Visitors and foreigners often say how much they enjoyed their visit, however they would still very much like to see ‘the real Kenya’ or indeed ‘the real Africa’. I must admit that once, on a writing course, I alluded to the fact that running through villages with the totally embarrassing Hash House Harriers (eccentric expat phenomenon) I too was privy to a glimpse of the ‘hidden Africa’. (Don’t worry; I am totally wincing when I remember this!! Can’t believe I ever wrote it!). My tutor duly cut me right down to size.
‘Who do you think that this ‘Africa’ is hidden away from? Presumably not the people that live there?’
Anyway – my question today is, what is the ‘Real Africa’, or rather, what do we visitors mean by the term?
Let me guess.
On arrival, tourists are disappointed by unexpected glittering shopping centres in Nairobi filled with shops that look so much like the ones back home, or are dissatisfied by lodges and national parks filled with so many tourists just like them. The Africa they see is just too nice. Not like the images we are used to viewing on the BBC news. Expats who come to live here, to their surprise, find other foreigners are exactly like them are working and living perfectly normal suburban lives, sending their kids to nice (hopefully slightly mixed) schools. I’ve heard the same expression from them. ‘It’s kind of fake isn’t it?’ they say, ‘I was expecting something more real. I only feel like I’m in Africa when I’m on safari.’ (This view is especially true for housewives like me, who are not working but instead might be stuck in the home, school run, gym, coffee circuit. I think that working in an office environment in Nairobi today can be very much ‘real’).
I feel lucky to have lived here in East Africa for a long time now and, like lots of foreigners who have lived here for more than a year or so, I’ve seen quite a few things that might qualify as images from ‘the real Africa’, I’m not sure.
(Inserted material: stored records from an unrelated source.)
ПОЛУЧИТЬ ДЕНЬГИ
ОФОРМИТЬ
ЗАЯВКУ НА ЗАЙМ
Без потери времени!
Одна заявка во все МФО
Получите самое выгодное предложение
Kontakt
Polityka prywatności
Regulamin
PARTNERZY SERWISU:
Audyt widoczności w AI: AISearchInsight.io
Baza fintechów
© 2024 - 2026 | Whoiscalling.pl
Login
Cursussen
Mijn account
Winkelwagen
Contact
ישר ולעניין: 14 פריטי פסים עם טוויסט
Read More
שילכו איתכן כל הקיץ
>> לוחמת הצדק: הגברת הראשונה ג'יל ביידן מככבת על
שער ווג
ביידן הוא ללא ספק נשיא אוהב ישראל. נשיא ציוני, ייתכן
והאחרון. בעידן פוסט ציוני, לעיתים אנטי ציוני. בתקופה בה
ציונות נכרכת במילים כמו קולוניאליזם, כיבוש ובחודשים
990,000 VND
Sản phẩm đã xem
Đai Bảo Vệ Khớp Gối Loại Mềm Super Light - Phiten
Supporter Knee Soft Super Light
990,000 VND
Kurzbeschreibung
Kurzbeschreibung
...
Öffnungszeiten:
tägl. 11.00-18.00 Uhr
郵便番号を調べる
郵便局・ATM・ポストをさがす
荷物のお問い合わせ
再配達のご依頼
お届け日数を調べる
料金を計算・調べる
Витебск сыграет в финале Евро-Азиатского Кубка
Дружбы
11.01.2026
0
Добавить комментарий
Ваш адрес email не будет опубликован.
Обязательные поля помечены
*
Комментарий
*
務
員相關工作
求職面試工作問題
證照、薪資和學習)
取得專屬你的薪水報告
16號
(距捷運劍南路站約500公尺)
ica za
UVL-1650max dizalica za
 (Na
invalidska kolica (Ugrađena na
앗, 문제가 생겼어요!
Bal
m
I’ve been inside a Masai manyatta, in fact I’ve smelt the smoke and swatted flies right inside a masai hut. I’ve been to Kibera four times now and dodged muddy puddles in the rain, witnessed the sheer grinding poverty of it, been followed by children wanting to touch my white skin (went again this morning – thus the resulting philosophic blog post). I’ve also been lucky enough to interview Kenyan entrepreneurs who keep pushing valiantly forward in the firm belief that their businesses can succeed and take them to places they want to go. Along the way I’ve visited schools and villages, been sung to by children, gone to weddings and funerals, sat in a matatu. I’ve eaten ugali, shopped in second hand markets/mitumba. Smelt the smells. I’ve also been to game parks and watched huge African sunsets and moon rises, sat on white sand Indian Ocean beaches, splashed in warm waves, lived by the sea and lived far from the sea.
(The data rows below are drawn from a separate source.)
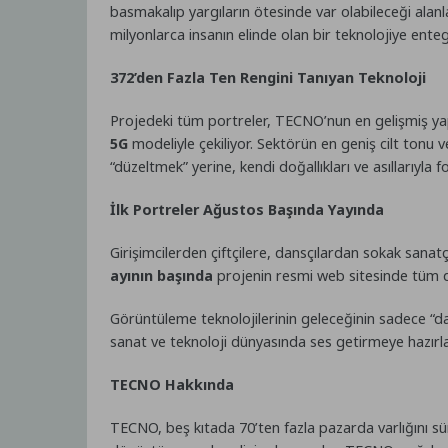
basmakalıp yargıların ötesinde var olabileceği alanl
milyonlarca insanın elinde olan bir teknolojiye enteg
372’den Fazla Ten Rengini Tanıyan Teknoloji
Projedeki tüm portreler, TECNO’nun en gelişmiş ya
5G
modeliyle çekiliyor. Sektörün en geniş cilt tonu ve
“düzeltmek” yerine, kendi doğallıkları ve asıllarıyla f
İlk Portreler Ağustos Başında Yayında
Girişimcilerden çiftçilere, dansçılardan sokak sanatç
ayının başında
projenin resmi web sitesinde tüm d
Görüntüleme teknolojilerinin geleceğinin sadece “d
sanat ve teknoloji dünyasında ses getirmeye hazırla
TECNO Hakkında
TECNO, beş kıtada 70’ten fazla pazarda varlığını sür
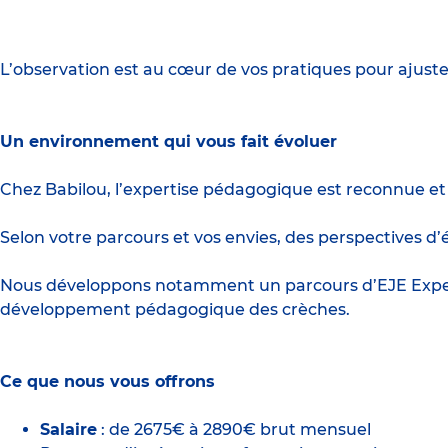
L’observation est au cœur de vos pratiques pour ajus
Un environnement qui vous fait évoluer
Chez Babilou, l’expertise pédagogique est reconnue et 
Selon votre parcours et vos envies, des perspectives 
Nous développons notamment un parcours d’EJE Expert
développement pédagogique des crèches.
Ce que nous vous offrons
Salaire
: de 2675€ à 2890€ brut mensuel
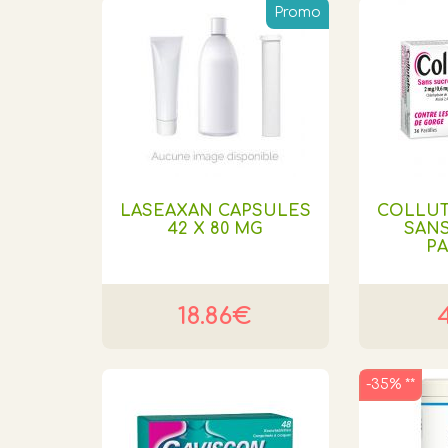
Promo
LASEAXAN CAPSULES
COLLU
42 X 80 MG
SANS
PA
18.86€
-35% **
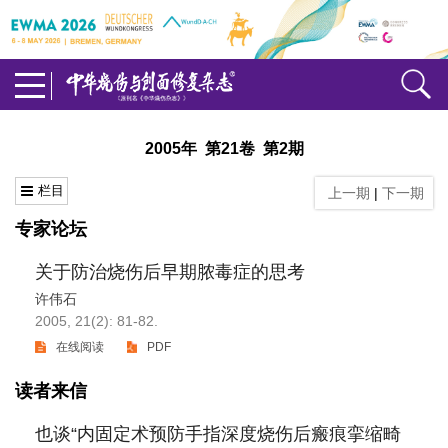
2005年 第21卷 第2期
栏目
上一期
|
下一期
专家论坛
关于防治烧伤后早期脓毒症的思考
许伟石
2005, 21(2): 81-82.
在线阅读
PDF
读者来信
也谈“内固定术预防手指深度烧伤后瘢痕挛缩畸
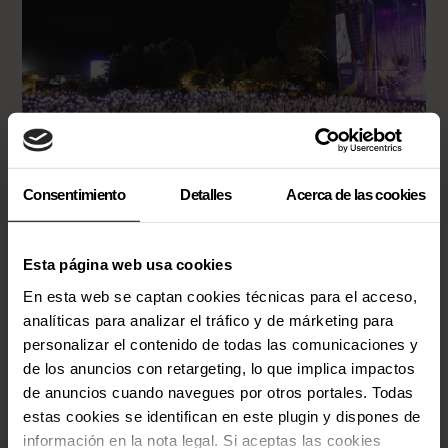
Consentimiento
Detalles
Acerca de las cookies
Mallorca
Descuento especial para residentes
Esta página web usa cookies
calvianers
En esta web se captan cookies técnicas para el acceso,
analíticas para analizar el tráfico y de márketing para
personalizar el contenido de todas las comunicaciones y
de los anuncios con retargeting, lo que implica impactos
de anuncios cuando navegues por otros portales. Todas
estas cookies se identifican en este plugin y dispones de
información en la nota legal. Si aceptas las cookies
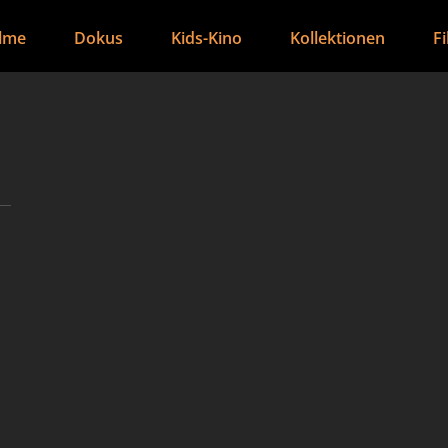
ilme
Dokus
Kids-Kino
Kollektionen
F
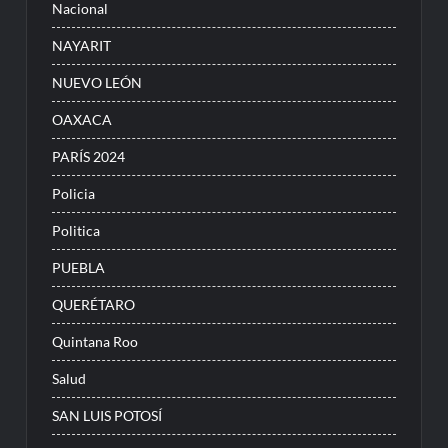
Nacional
NAYARIT
NUEVO LEÓN
OAXACA
PARÍS 2024
Policia
Politica
PUEBLA
QUERÉTARO
Quintana Roo
Salud
SAN LUIS POTOSÍ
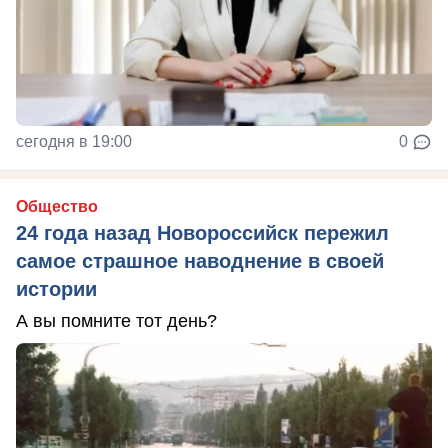
сегодня в 19:00
0
Общество
24 года назад Новороссийск пережил
самое страшное наводнение в своей
истории
А вы помните тот день?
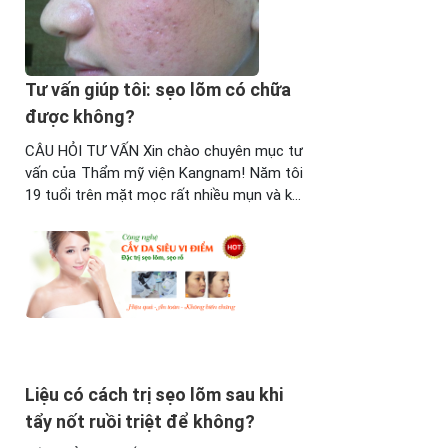
vùng
cách
mặt
trị sẹo
và có
lõm
đi tẩy.
bằng
Tư vấn giúp tôi: sẹo lõm có chữa
Khi
rau
tẩy
được không?
má
nốt
dưới
CÂU HỎI TƯ VẤN Xin chào chuyên mục tư
ruồi
đây
vấn của Thẩm mỹ viện Kangnam! Năm tôi
được
nhé. 1.
19 tuổi trên mặt mọc rất nhiều mụn và khi
2
Công
mụn khỏi thì để lại sẹo lõm khiến tôi mất
tháng,
dụng
tự tin trong cuộc sống. Được biết tại
trên
của
Thẩm mỹ viện Kangnam có dịch vụ trị
mặt
rau
sẹo, vậy bác sĩ ...
tôi để
má có
lại sẹo
thể
lõm
bạn
khá
chưa
lớn.
...
Liệu có cách trị sẹo lõm sau khi
Mặc
dù sau
tẩy nốt ruồi triệt để không?
khi vết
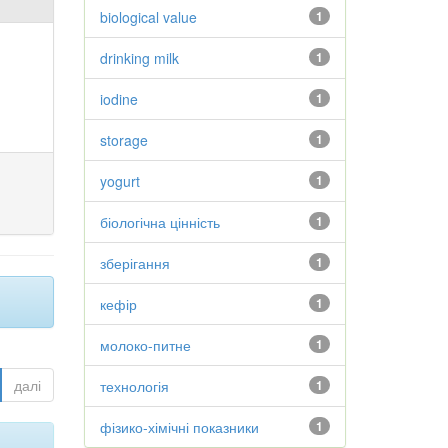
biological value
1
drinking milk
1
iodine
1
storage
1
yogurt
1
біологічна цінність
1
зберігання
1
кефір
1
молоко-питне
1
далі
технологія
1
фізико-хімічні показники
1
For outsiders, I think it is our preconceptions of ‘Africa’ that are badly at fault, skewing our viewpoint so that we can no longer see what is right in front of our face. The experiences I’ve had, especially the brushes with poverty, do not necessarily give me a better impression of what is reality here. Why should 'Africa' be defined only by poverty, whereby signs of wealth or prosperity appear too incongruous to digest, they fail to stack up. In my opinion the ‘real Africa’ is found when you chat to people you are lucky enough to meet every single day.
It could be the hotel chef who is smiling even at five-thirty in the morning as you head out on your game drive, the knowledgeable safari guide who knows how to read the landscape, the waiter who is patient as you dither over whether to order a cappuccino, or the persistent hawker selling dvds on the street, the guy who sells flowers, the man wearing a suit who runs an NGO in the slum having lived there proudly for thirty years – all the while resisting the temptation to throw in the towel, giving up to sniff glue or take drugs.
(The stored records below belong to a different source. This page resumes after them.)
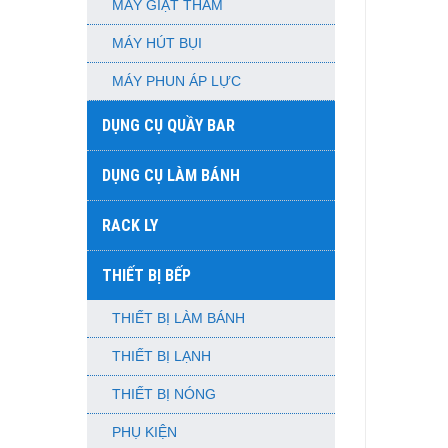
MÁY GIẶT THẢM
MÁY HÚT BỤI
MÁY PHUN ÁP LỰC
DỤNG CỤ QUẦY BAR
DỤNG CỤ LÀM BÁNH
RACK LY
THIẾT BỊ BẾP
THIẾT BỊ LÀM BÁNH
THIẾT BỊ LẠNH
THIẾT BỊ NÓNG
PHỤ KIỆN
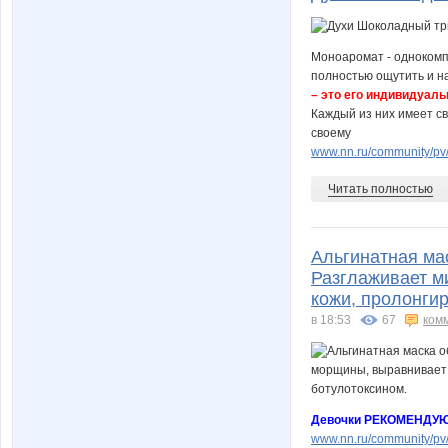
Моноаромат - однокомп
полностью ощутить и н
– это его индивидуаль
Каждый из них имеет св
своему
www.nn.ru/community/pv/
Читать полностью
Альгинатная ма
Разглаживает м
кожи, пролонги
в 18:53
67
ком
Девочки РЕКОМЕНДУЮ
www.nn.ru/community/pv/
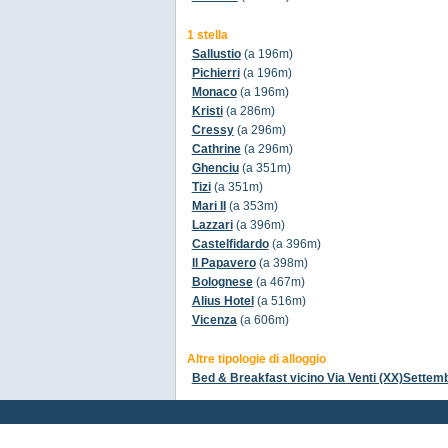
1 stella
Sallustio
(a 196m)
Pichierri
(a 196m)
Monaco
(a 196m)
Kristi
(a 286m)
Cressy
(a 296m)
Cathrine
(a 296m)
Ghenciu
(a 351m)
Tizi
(a 351m)
Mari II
(a 353m)
Lazzari
(a 396m)
Castelfidardo
(a 396m)
Il Papavero
(a 398m)
Bolognese
(a 467m)
Alius Hotel
(a 516m)
Vicenza
(a 606m)
Altre tipologie di alloggio
Bed & Breakfast vicino Via Venti (XX)Settem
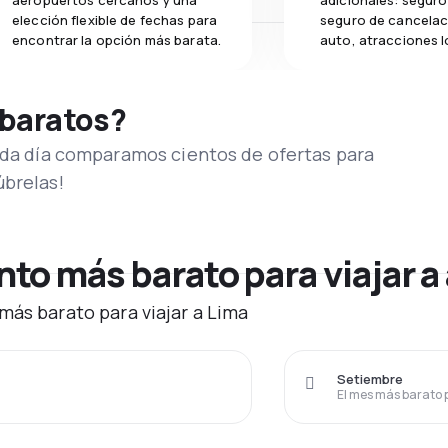
aeropuertos cercanos y una
adicionales: seguro 
elección flexible de fechas para
seguro de cancelac
encontrar la opción más barata.
auto, atracciones l
 baratos?
Cada día comparamos cientos de ofertas para
úbrelas!
o más barato para viajar a
más barato para viajar a Lima
Setiembre
El mes más barato 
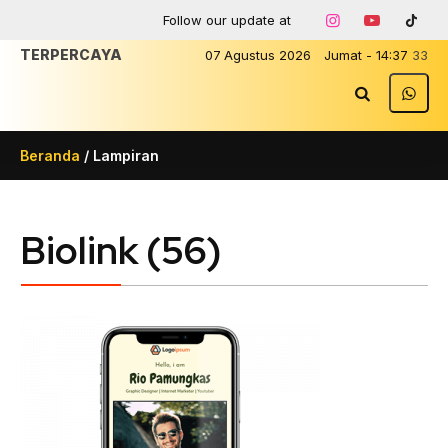
Follow our update at
TERPERCAYA
07
Agustus
2026
Jumat
-
14
:
37
33
Beranda
/ Lampiran
Biolink (56)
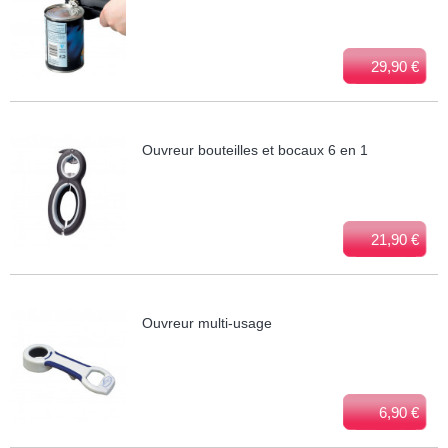
29,90 €
Ouvreur bouteilles et bocaux 6 en 1
21,90 €
Ouvreur multi-usage
6,90 €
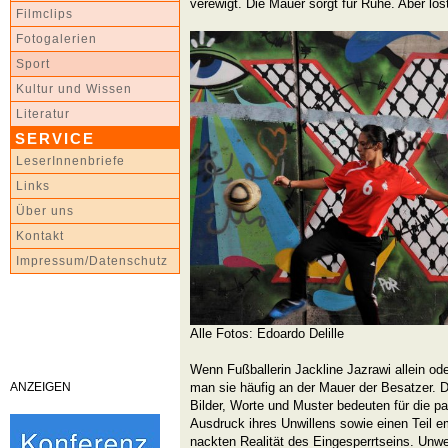
verewigt. Die Mauer sorgt für Ruhe. Aber lö
Filmclips
Fotogalerien
Sport
Kultur und Wissen
Literatur
SERVICE
LeserInnenbriefe
Links
Über uns
Kontakt
Impressum/Datenschutz
Alle Fotos: Edoardo Delille
Wenn Fußballerin Jackline Jazrawi allein oder
ANZEIGEN
man sie häufig an der Mauer der Besatzer. D
Bilder, Worte und Muster bedeuten für die p
Ausdruck ihres Unwillens sowie einen Teil e
nackten Realität des Eingesperrtseins. Unweig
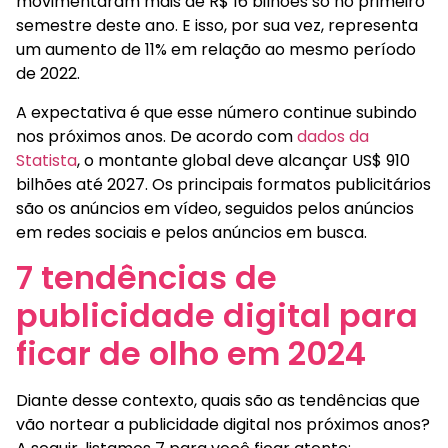
movimentaram mais de R$ 16 bilhões só no primeiro
semestre deste ano. E isso, por sua vez, representa
um aumento de 11% em relação ao mesmo período
de 2022.
A expectativa é que esse número continue subindo
nos próximos anos. De acordo com
dados da
Statista
, o montante global deve alcançar US$ 910
bilhões até 2027. Os principais formatos publicitários
são os anúncios em vídeo, seguidos pelos anúncios
em redes sociais e pelos anúncios em busca.
7 tendências de
publicidade digital para
ficar de olho em 2024
Diante desse contexto, quais são as tendências que
vão nortear a publicidade digital nos próximos anos?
I reckon that it is simply within human exchanges that you will find today’s ‘real Africa’. By opening up conversation, you’ll soon hear a ‘real Africa’ story with all the tragedy and resilience, even appeals for help, which are invariably involved. So for those in search of ‘the real Africa’, it can be quite simple, you really don’t have to go very far or feel like you are missing out. Just open your ears.